--- DATA PROVIDED Enclosed Below ---

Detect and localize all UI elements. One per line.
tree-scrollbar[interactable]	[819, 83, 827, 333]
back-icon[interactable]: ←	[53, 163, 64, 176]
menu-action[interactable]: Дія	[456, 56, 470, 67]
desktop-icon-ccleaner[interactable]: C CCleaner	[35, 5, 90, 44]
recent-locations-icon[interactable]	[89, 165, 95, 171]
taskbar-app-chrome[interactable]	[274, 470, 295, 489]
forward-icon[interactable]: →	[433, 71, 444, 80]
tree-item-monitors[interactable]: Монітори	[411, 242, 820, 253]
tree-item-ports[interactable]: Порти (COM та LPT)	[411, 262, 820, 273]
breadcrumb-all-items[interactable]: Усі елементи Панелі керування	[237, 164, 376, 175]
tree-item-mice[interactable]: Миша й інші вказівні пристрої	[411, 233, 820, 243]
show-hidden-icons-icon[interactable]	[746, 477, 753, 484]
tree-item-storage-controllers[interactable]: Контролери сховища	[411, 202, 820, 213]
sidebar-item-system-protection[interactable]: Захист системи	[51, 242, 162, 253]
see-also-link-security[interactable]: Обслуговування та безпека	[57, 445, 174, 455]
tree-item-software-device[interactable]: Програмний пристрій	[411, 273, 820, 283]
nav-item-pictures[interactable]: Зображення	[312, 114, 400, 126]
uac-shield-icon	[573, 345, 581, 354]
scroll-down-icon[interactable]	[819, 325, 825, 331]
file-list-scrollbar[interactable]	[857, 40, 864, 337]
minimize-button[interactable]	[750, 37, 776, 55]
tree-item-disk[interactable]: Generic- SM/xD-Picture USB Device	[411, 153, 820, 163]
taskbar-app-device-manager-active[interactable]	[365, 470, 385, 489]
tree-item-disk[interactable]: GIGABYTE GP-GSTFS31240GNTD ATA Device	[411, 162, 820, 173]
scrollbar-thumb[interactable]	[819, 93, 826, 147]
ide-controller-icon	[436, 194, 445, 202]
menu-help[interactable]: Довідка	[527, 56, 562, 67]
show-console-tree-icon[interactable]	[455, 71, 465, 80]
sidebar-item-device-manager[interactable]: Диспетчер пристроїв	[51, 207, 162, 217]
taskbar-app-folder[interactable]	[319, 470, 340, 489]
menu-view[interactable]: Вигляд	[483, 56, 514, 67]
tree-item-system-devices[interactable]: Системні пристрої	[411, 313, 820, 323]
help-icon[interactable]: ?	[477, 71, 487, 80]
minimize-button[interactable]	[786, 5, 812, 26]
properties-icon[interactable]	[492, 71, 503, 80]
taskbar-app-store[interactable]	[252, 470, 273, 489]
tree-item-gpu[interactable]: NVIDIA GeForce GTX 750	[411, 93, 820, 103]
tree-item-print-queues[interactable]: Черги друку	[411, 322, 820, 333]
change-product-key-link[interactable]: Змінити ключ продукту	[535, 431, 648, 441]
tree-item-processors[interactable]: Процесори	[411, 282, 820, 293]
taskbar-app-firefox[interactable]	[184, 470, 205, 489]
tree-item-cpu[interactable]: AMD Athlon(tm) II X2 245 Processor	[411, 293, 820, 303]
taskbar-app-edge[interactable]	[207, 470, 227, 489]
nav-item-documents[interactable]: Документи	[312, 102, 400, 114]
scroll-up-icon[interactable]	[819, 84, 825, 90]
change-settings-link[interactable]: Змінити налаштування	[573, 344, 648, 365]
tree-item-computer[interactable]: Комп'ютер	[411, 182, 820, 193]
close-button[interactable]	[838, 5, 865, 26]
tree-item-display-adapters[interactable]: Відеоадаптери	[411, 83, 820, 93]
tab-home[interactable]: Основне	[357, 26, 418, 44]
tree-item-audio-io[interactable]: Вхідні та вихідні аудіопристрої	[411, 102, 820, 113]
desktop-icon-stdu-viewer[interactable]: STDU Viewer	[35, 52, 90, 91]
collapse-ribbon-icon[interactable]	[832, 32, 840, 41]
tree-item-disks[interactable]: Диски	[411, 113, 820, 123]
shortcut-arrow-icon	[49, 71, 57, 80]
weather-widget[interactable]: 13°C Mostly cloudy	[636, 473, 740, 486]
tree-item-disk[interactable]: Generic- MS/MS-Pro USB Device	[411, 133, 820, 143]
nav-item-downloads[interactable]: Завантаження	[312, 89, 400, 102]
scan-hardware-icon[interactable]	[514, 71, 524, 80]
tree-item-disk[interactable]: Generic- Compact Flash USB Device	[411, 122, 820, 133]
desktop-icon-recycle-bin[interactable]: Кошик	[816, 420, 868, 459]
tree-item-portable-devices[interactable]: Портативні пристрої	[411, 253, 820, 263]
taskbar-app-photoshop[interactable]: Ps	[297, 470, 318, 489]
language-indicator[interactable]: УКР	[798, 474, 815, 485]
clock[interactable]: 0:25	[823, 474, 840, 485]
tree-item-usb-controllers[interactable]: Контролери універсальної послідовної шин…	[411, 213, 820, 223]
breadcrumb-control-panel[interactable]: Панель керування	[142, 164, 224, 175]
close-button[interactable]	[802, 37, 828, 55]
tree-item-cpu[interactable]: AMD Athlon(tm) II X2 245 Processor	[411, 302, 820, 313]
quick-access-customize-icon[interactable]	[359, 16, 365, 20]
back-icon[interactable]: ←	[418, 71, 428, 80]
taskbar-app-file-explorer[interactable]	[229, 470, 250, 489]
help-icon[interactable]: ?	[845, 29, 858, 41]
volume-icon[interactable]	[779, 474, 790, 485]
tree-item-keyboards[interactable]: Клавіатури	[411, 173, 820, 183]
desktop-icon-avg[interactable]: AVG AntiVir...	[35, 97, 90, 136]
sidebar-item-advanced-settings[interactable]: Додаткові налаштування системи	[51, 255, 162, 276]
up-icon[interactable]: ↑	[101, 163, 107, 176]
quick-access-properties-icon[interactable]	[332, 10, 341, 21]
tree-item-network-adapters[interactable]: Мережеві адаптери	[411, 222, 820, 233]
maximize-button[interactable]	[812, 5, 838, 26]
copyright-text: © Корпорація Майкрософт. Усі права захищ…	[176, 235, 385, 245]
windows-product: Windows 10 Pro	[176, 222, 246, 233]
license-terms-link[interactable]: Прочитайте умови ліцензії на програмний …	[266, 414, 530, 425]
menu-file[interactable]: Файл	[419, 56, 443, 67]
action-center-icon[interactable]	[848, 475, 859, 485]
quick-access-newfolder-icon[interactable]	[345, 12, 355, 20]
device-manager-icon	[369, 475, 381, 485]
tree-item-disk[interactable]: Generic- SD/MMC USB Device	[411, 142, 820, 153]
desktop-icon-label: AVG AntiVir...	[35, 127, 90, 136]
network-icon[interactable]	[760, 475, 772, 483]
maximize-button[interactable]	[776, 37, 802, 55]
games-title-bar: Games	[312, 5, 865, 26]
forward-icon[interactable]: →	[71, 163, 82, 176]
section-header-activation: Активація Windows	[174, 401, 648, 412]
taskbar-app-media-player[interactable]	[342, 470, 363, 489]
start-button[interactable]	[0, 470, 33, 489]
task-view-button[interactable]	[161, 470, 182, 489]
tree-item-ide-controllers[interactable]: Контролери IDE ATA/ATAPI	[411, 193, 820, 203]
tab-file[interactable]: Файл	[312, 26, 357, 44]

--- End of Enclosed DATA PROVIDED ---

WHAT IS BEING ASKED.
Whenever the word "Файл" occurs in a line above, copy that line.

RESULT FOR THIS TASK.
menu-file[interactable]: Файл	[419, 56, 443, 67]
tab-file[interactable]: Файл	[312, 26, 357, 44]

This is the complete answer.